Listed entries:
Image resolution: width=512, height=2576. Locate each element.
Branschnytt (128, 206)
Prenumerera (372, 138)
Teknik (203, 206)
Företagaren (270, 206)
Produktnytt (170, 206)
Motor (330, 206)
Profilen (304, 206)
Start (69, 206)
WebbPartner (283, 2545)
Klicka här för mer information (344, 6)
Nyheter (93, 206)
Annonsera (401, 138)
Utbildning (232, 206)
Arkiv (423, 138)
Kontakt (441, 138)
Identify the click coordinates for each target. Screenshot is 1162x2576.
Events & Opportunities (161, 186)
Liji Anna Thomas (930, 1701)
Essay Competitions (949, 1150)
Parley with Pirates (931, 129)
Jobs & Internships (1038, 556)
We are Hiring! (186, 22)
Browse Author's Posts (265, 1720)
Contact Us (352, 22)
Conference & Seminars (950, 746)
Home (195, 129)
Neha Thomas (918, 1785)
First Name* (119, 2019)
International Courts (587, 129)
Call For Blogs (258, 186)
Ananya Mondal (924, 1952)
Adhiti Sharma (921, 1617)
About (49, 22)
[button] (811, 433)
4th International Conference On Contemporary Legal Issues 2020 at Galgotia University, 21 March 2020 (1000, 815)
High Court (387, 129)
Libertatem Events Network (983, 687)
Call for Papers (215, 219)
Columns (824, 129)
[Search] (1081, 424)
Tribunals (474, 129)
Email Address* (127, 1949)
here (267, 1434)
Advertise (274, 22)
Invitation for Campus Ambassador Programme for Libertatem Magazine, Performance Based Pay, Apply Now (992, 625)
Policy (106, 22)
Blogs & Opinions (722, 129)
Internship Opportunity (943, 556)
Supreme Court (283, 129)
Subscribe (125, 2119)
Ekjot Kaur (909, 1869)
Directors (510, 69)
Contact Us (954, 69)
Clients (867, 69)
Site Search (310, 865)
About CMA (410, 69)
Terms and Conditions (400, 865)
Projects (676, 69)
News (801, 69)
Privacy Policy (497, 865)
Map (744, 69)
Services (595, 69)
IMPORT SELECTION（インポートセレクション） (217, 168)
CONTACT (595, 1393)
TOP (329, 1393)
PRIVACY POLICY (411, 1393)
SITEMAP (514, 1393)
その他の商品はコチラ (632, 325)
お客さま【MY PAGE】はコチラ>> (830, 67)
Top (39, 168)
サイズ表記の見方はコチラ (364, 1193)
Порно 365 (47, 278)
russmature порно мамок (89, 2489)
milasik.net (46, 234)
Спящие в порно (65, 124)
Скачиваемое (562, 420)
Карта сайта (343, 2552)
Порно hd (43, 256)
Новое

Task to complete:
From the records above, print only the lines between the one holding "Home (195, 129)" and the one holding "Tribunals (474, 129)", inclusive, exactly as they stand.

Exercise answer:
Home (195, 129)
Neha Thomas (918, 1785)
First Name* (119, 2019)
International Courts (587, 129)
Call For Blogs (258, 186)
Ananya Mondal (924, 1952)
Adhiti Sharma (921, 1617)
About (49, 22)
[button] (811, 433)
4th International Conference On Contemporary Legal Issues 2020 at Galgotia University, 21 March 2020 (1000, 815)
High Court (387, 129)
Libertatem Events Network (983, 687)
Call for Papers (215, 219)
Columns (824, 129)
[Search] (1081, 424)
Tribunals (474, 129)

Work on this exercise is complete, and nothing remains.